Welcome to Linguistics at Rutgers University

Jeremy YeatonMajor(s) and Minor: Linguistics and French (Majors) Chinese (Minor)


Why did you choose Linguistics as your major?

I had always been interested in learning languages, and, by extension, learning about languages.

What did you like most about it?

I found it even more rewarding to study language, that is, the human capacity to produce and understand sounds and signs produced by other people, and gain meaning from those arbitrary gestures. Linguistics provides us with significant insight into this amazing ability.

What is your current position, what do you do, and what do you enjoy most about it?

I am a first year Masters student in Cognitive Science with a focus in Linguistics at the École normale supérieure in Paris. In general, I study the way the human brain processes information, particularly linguistic information. In my current internship, I am conducting an EEG (electroencephalogram) study investigating the processing of natural speech in a native and non-native language. I also continue to conduct research about negation in collaboration with my undergraduate thesis advisor Dr. Viviane Déprez.
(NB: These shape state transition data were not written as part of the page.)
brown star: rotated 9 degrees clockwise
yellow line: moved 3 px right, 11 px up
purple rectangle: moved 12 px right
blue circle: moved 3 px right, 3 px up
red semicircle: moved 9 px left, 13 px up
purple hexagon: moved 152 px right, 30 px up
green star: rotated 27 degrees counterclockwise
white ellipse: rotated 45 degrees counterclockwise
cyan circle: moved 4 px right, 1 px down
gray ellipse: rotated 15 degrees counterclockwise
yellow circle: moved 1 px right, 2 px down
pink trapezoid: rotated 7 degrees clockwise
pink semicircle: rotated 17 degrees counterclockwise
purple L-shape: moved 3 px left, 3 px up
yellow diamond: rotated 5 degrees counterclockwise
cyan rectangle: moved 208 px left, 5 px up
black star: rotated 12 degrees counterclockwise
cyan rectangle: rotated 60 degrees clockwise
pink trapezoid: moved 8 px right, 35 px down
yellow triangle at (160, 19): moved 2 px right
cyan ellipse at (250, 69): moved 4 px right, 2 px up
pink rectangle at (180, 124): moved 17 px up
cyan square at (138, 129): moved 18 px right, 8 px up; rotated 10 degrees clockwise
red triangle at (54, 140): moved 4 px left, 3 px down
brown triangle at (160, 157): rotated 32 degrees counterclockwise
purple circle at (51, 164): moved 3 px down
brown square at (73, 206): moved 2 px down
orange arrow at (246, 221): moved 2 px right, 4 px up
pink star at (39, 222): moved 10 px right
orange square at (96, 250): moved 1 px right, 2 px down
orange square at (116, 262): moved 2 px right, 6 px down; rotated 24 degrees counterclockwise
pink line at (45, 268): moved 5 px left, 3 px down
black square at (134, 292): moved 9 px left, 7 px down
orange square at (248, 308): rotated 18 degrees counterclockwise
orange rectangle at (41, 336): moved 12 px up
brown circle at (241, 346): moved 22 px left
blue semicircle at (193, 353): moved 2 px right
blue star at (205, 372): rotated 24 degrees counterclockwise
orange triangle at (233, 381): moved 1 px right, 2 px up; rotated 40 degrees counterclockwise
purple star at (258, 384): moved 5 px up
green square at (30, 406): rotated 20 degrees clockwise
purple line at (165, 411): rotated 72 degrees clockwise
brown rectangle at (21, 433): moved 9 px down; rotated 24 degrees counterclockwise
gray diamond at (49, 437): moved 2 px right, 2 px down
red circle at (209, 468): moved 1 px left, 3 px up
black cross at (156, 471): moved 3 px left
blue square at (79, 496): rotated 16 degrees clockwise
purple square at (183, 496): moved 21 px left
What was your first job after Rutgers and how did you get it?

I worked as a program assistant in the Evaluation and Measurement Unit of the US Department of State’s School of Language Studies, where American diplomats go to learn language in order to perform their jobs abroad. I was offered the position after I had spent a semester interning there. After about a year working there, I moved to Bulgaria to spend the next academic year as a Fulbright English Teaching Assistant.

How did you move from that first job to your current position?

After my year in Bulgaria, I decided I was ready to go back to school, so I applied to this program as a means to gain a more holistic understanding of the human mind, and how that might inform us about the human capacity for language.

Looking back, what classes or experiences at Rutgers would you point to as contributing to your successes?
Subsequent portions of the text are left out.